**PROBLEM TO WORK ON**
Repeat each record exactly, skipping the pictures.

*** Opening TASK MATERIAL ***

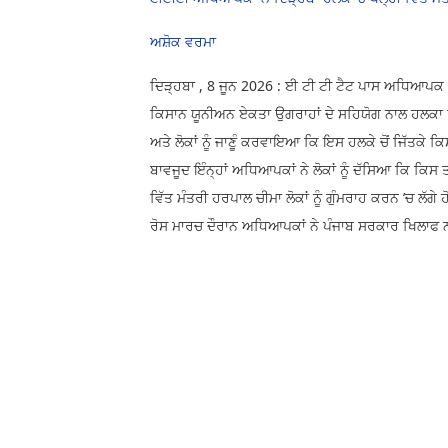
ਅਸ਼ੋਕ ਵਰਮਾ
ਦਿੜ੍ਹਬਾ , 8 ਜੂਨ 2026 : ਈ ਟੀ ਟੀ ਟੈਟ ਪਾਸ ਅਧਿਆਪਕ
ਕਿਸਾਨ ਯੂਨੀਅਨ ਏਕਤਾ ਉਗਰਾਹਾਂ ਦੇ ਸਹਿਯੋਗ ਨਾਲ ਹਲਕਾ ਦਿੜ
ਅਤੇ ਲੋਕਾਂ ਨੂੰ ਜਾਣੂੰ ਕਰਵਾਇਆ ਕਿ ਇਸ ਹਲਕੇ ਚੋਂ ਜਿੱਤਕੇ ਕ
ਬਾਵਜੂਦ ਇੰਨ੍ਹਾਂ ਅਧਿਆਪਕਾਂ ਨੇ ਲੋਕਾਂ ਨੂੰ ਦੱਸਿਆ ਕਿ 
ਵਿੱਤ ਮੰਤਰੀ ਹਰਪਾਲ ਚੀਮਾ ਲੋਕਾਂ ਨੂੰ ਗੁੰਮਰਾਹ ਕਰਨ ’ਚ ਲੱਗੇ
ਰੋਸ ਮਾਰਚ ਦੌਰਾਨ ਅਧਿਆਪਕਾਂ ਨੇ ਪੰਜਾਬ ਸਰਕਾਰ ਖਿਲਾਫ 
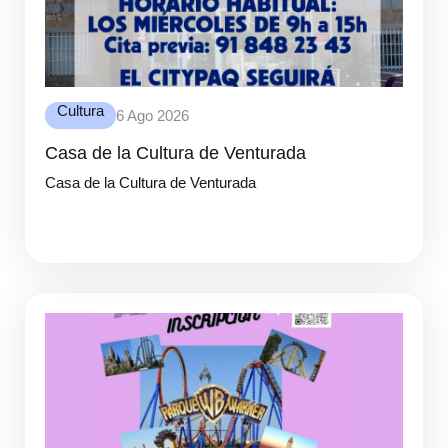
Cultura
6 Ago 2026
Casa de la Cultura de Venturada
Casa de la Cultura de Venturada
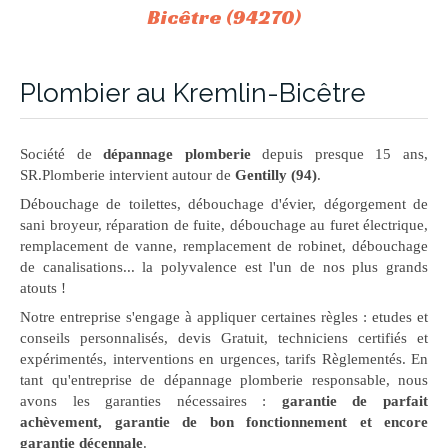
Bicêtre (94270)
Plombier au Kremlin-Bicêtre
Société de
dépannage plomberie
depuis presque 15 ans,
SR.Plomberie intervient autour de
Gentilly (94)
.
Débouchage de toilettes, débouchage d'évier, dégorgement de
sani broyeur, réparation de fuite, débouchage au furet électrique,
remplacement de vanne, remplacement de robinet, débouchage
de canalisations... la polyvalence est l'un de nos plus grands
atouts !
Notre entreprise s'engage à appliquer certaines règles : etudes et
conseils personnalisés, devis Gratuit, techniciens certifiés et
expérimentés, interventions en urgences, tarifs Règlementés. En
tant qu'entreprise de dépannage plomberie responsable, nous
avons les garanties nécessaires :
garantie de parfait
achèvement, garantie de bon fonctionnement et encore
garantie décennale
.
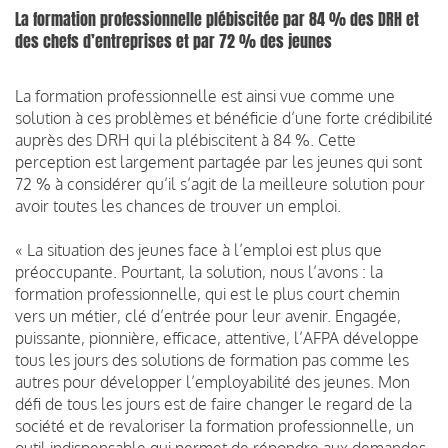
La formation professionnelle plébiscitée par 84 % des DRH et
des chefs d’entreprises et par 72 % des jeunes
La formation professionnelle est ainsi vue comme une
solution à ces problèmes et bénéficie d’une forte crédibilité
auprès des DRH qui la plébiscitent à 84 %. Cette
perception est largement partagée par les jeunes qui sont
72 % à considérer qu’il s’agit de la meilleure solution pour
avoir toutes les chances de trouver un emploi.
« La situation des jeunes face à l’emploi est plus que
préoccupante. Pourtant, la solution, nous l’avons : la
formation professionnelle, qui est le plus court chemin
vers un métier, clé d’entrée pour leur avenir. Engagée,
puissante, pionnière, efficace, attentive, l’AFPA développe
tous les jours des solutions de formation pas comme les
autres pour développer l’employabilité des jeunes. Mon
défi de tous les jours est de faire changer le regard de la
société et de revaloriser la formation professionnelle, un
outil indispensable qui permet de répondre aux demandes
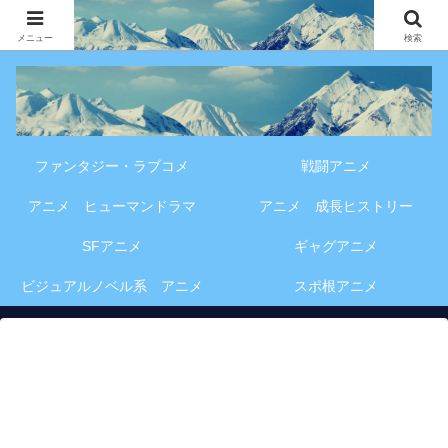
アニメ・漫画・VOD作品の見どころ、配信情報、登場人物や物語の考察を、作
品別・ジャンル別に分かりやすく紹介する専門ブログです。
メニュー
検索
ファンタジー・ラブコメ
戦闘アニメ
アニメ ヒューマンドラマ
アニメ 成長ヒストリー
SFアニメ
ギャグアニメ
ビジュアルノベル系 アニメ
スポ根アニメ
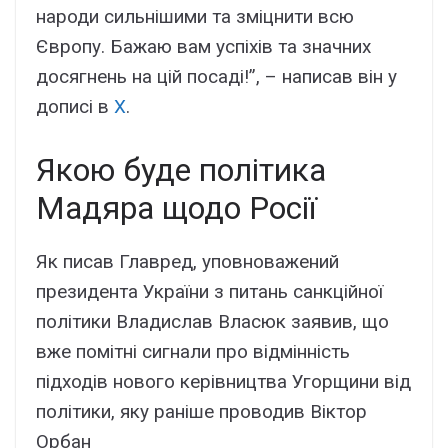
народи сильнішими та зміцнити всю
Європу. Бажаю вам успіхів та значних
досягнень на цій посаді!”, – написав він у
дописі в
X
.
Якою буде політика
Мадяра щодо Росії
Як писав Главред, уповноважений
президента України з питань санкційної
політики Владислав Власюк заявив, що
вже помітні сигнали про відмінність
підходів нового керівництва Угорщини від
політики, яку раніше проводив Віктор
Орбан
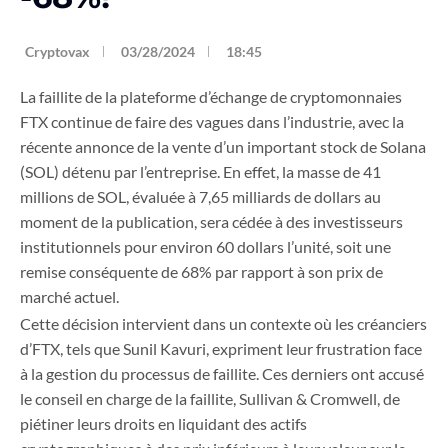
Cryptovax
03/28/2024
18:45
La faillite de la plateforme d’échange de cryptomonnaies
FTX continue de faire des vagues dans l’industrie, avec la
récente annonce de la vente d’un important stock de Solana
(SOL) détenu par l’entreprise. En effet, la masse de 41
millions de SOL, évaluée à 7,65 milliards de dollars au
moment de la publication, sera cédée à des investisseurs
institutionnels pour environ 60 dollars l’unité, soit une
remise conséquente de 68% par rapport à son prix de
marché actuel.
Cette décision intervient dans un contexte où les créanciers
d’FTX, tels que Sunil Kavuri, expriment leur frustration face
à la gestion du processus de faillite. Ces derniers ont accusé
le conseil en charge de la faillite, Sullivan & Cromwell, de
piétiner leurs droits en liquidant des actifs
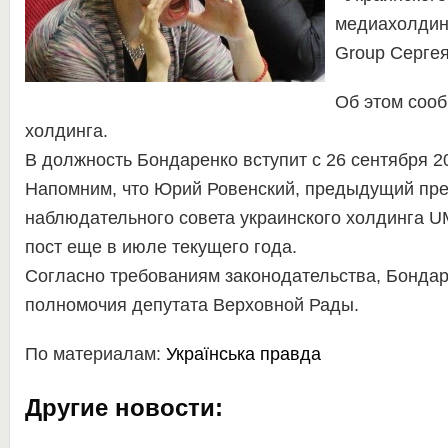
медиахолди
Group Сергея
Об этом соо
холдинга.
В должность Бондаренко вступит с 26 сентября 2
Напомним, что Юрий Ровенский, предыдущий пр
наблюдательного совета украинского холдинга U
пост еще в июле текущего года.
Согласно требованиям законодательства, Бондар
полномочия депутата Верховной Рады.
По материалам:
Українська правда
Другие новости:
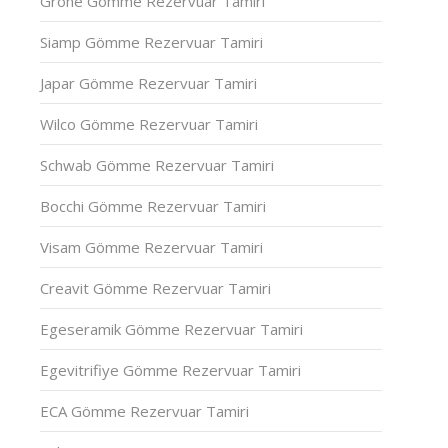
Grohe Gömme Rezervuar Tamiri
Siamp Gömme Rezervuar Tamiri
Japar Gömme Rezervuar Tamiri
Wilco Gömme Rezervuar Tamiri
Schwab Gömme Rezervuar Tamiri
Bocchi Gömme Rezervuar Tamiri
Visam Gömme Rezervuar Tamiri
Creavit Gömme Rezervuar Tamiri
Egeseramik Gömme Rezervuar Tamiri
Egevitrifiye Gömme Rezervuar Tamiri
ECA Gömme Rezervuar Tamiri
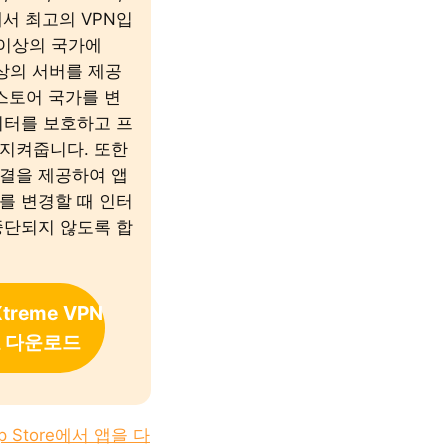
V에서 최고의 VPN입
 이상의 국가에
이상의 서버를 제공
 스토어 국가를 변
이터를 보호하고 프
지켜줍니다. 또한
결을 제공하여 앱
를 변경할 때 인터
중단되지 않도록 합
Xtreme
VPN
 다운로드
p Store에서 앱을 다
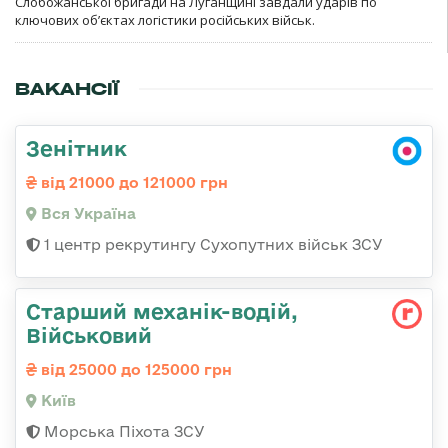
Слобожанської бригади на Луганщині завдали ударів по
ключових об’єктах логістики російських військ.
ВАКАНСІЇ
Зенітник
від 21000 до 121000 грн
Вся Україна
1 центр рекрутингу Сухопутних військ ЗСУ
Старший механік-водій,
Військовий
від 25000 до 125000 грн
Київ
Морська Піхота ЗСУ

*** Closing TASK MATERIAL ***

**TASK RESPONSE**
ਅਸ਼ੋਕ ਵਰਮਾ
ਦਿੜ੍ਹਬਾ , 8 ਜੂਨ 2026 : ਈ ਟੀ ਟੀ ਟੈਟ ਪਾਸ ਅਧਿਆਪਕ
ਕਿਸਾਨ ਯੂਨੀਅਨ ਏਕਤਾ ਉਗਰਾਹਾਂ ਦੇ ਸਹਿਯੋਗ ਨਾਲ ਹਲਕਾ ਦਿੜ
ਅਤੇ ਲੋਕਾਂ ਨੂੰ ਜਾਣੂੰ ਕਰਵਾਇਆ ਕਿ ਇਸ ਹਲਕੇ ਚੋਂ ਜਿੱਤਕੇ ਕ
ਬਾਵਜੂਦ ਇੰਨ੍ਹਾਂ ਅਧਿਆਪਕਾਂ ਨੇ ਲੋਕਾਂ ਨੂੰ ਦੱਸਿਆ ਕਿ 
ਵਿੱਤ ਮੰਤਰੀ ਹਰਪਾਲ ਚੀਮਾ ਲੋਕਾਂ ਨੂੰ ਗੁੰਮਰਾਹ ਕਰਨ ’ਚ ਲੱਗੇ
ਰੋਸ ਮਾਰਚ ਦੌਰਾਨ ਅਧਿਆਪਕਾਂ ਨੇ ਪੰਜਾਬ ਸਰਕਾਰ ਖਿਲਾਫ 
Cultura
6 Ago 2026
Casa de la Cultura de Venturada
Casa de la Cultura de Venturada
Bicêtre (94270)
Plombier au Kremlin-Bicêtre
Société de
dépannage plomberie
depuis presque 15 ans,
SR.Plomberie intervient autour de
Gentilly (94)
.
Débouchage de toilettes, débouchage d'évier, dégorgement de
sani broyeur, réparation de fuite, débouchage au furet électrique,
remplacement de vanne, remplacement de robinet, débouchage
de canalisations... la polyvalence est l'un de nos plus grands
atouts !
Notre entreprise s'engage à appliquer certaines règles : etudes et
conseils personnalisés, devis Gratuit, techniciens certifiés et
expérimentés, interventions en urgences, tarifs Règlementés. En
tant qu'entreprise de dépannage plomberie responsable, nous
avons les garanties nécessaires :
garantie de parfait
achèvement, garantie de bon fonctionnement et encore
garantie décennale
.
La formation professionnelle plébiscitée par 84 % des DRH et
des chefs d’entreprises et par 72 % des jeunes
La formation professionnelle est ainsi vue comme une
solution à ces problèmes et bénéficie d’une forte crédibilité
auprès des DRH qui la plébiscitent à 84 %. Cette
perception est largement partagée par les jeunes qui sont
72 % à considérer qu’il s’agit de la meilleure solution pour
avoir toutes les chances de trouver un emploi.
« La situation des jeunes face à l’emploi est plus que
préoccupante. Pourtant, la solution, nous l’avons : la
formation professionnelle, qui est le plus court chemin
vers un métier, clé d’entrée pour leur avenir. Engagée,
puissante, pionnière, efficace, attentive, l’AFPA développe
tous les jours des solutions de formation pas comme les
autres pour développer l’employabilité des jeunes. Mon
défi de tous les jours est de faire changer le regard de la
société et de revaloriser la formation professionnelle, un
outil indispensable qui permet de répondre aux demandes
アニメ・漫画・VOD作品の見どころ、配信情報、登場人物や物語の考察を、作
品別・ジャンル別に分かりやすく紹介する専門ブログです。
メニュー
検索
ファンタジー・ラブコメ
戦闘アニメ
アニメ ヒューマンドラマ
アニメ 成長ヒストリー
SFアニメ
ギャグアニメ
ビジュアルノベル系 アニメ
スポ根アニメ
народи сильнішими та зміцнити всю
Європу. Бажаю вам успіхів та значних
досягнень на цій посаді!”, – написав він у
дописі в
X
.
Якою буде політика
Мадяра щодо Росії
Як писав Главред, уповноважений
президента України з питань санкційної
політики Владислав Власюк заявив, що
вже помітні сигнали про відмінність
підходів нового керівництва Угорщини від
політики, яку раніше проводив Віктор
Орбан
Cryptovax
03/28/2024
18:45
La faillite de la plateforme d’échange de cryptomonnaies
FTX continue de faire des vagues dans l’industrie, avec la
récente annonce de la vente d’un important stock de Solana
(SOL) détenu par l’entreprise. En effet, la masse de 41
millions de SOL, évaluée à 7,65 milliards de dollars au
moment de la publication, sera cédée à des investisseurs
institutionnels pour environ 60 dollars l’unité, soit une
remise conséquente de 68% par rapport à son prix de
marché actuel.
Cette décision intervient dans un contexte où les créanciers
d’FTX, tels que Sunil Kavuri, expriment leur frustration face
à la gestion du processus de faillite. Ces derniers ont accusé
le conseil en charge de la faillite, Sullivan & Cromwell, de
piétiner leurs droits en liquidant des actifs
медиахолди
Group Сергея
Об этом соо
холдинга.
В должность Бондаренко вступит с 26 сентября 2
Напомним, что Юрий Ровенский, предыдущий пр
наблюдательного совета украинского холдинга U
пост еще в июле текущего года.
Согласно требованиям законодательства, Бондар
полномочия депутата Верховной Рады.
По материалам:
Українська правда
Другие новости:
Grohe Gömme Rezervuar Tamiri
Siamp Gömme Rezervuar Tamiri
Japar Gömme Rezervuar Tamiri
Wilco Gömme Rezervuar Tamiri
Schwab Gömme Rezervuar Tamiri
Bocchi Gömme Rezervuar Tamiri
Visam Gömme Rezervuar Tamiri
Creavit Gömme Rezervuar Tamiri
Egeseramik Gömme Rezervuar Tamiri
Egevitrifiye Gömme Rezervuar Tamiri
ECA Gömme Rezervuar Tamiri
V에서 최고의 VPN입
 이상의 국가에
이상의 서버를 제공
 스토어 국가를 변
이터를 보호하고 프
지켜줍니다. 또한
결을 제공하여 앱
를 변경할 때 인터
중단되지 않도록 합
Xtreme
VPN
 다운로드
p Store에서 앱을 다
Слобожанської бригади на Луганщині завдали ударів по
ключових об’єктах логістики російських військ.
ВАКАНСІЇ
Зенітник
від 21000 до 121000 грн
Вся Україна
1 центр рекрутингу Сухопутних військ ЗСУ
Старший механік-водій,
Військовий
від 25000 до 125000 грн
Київ
Морська Піхота ЗСУ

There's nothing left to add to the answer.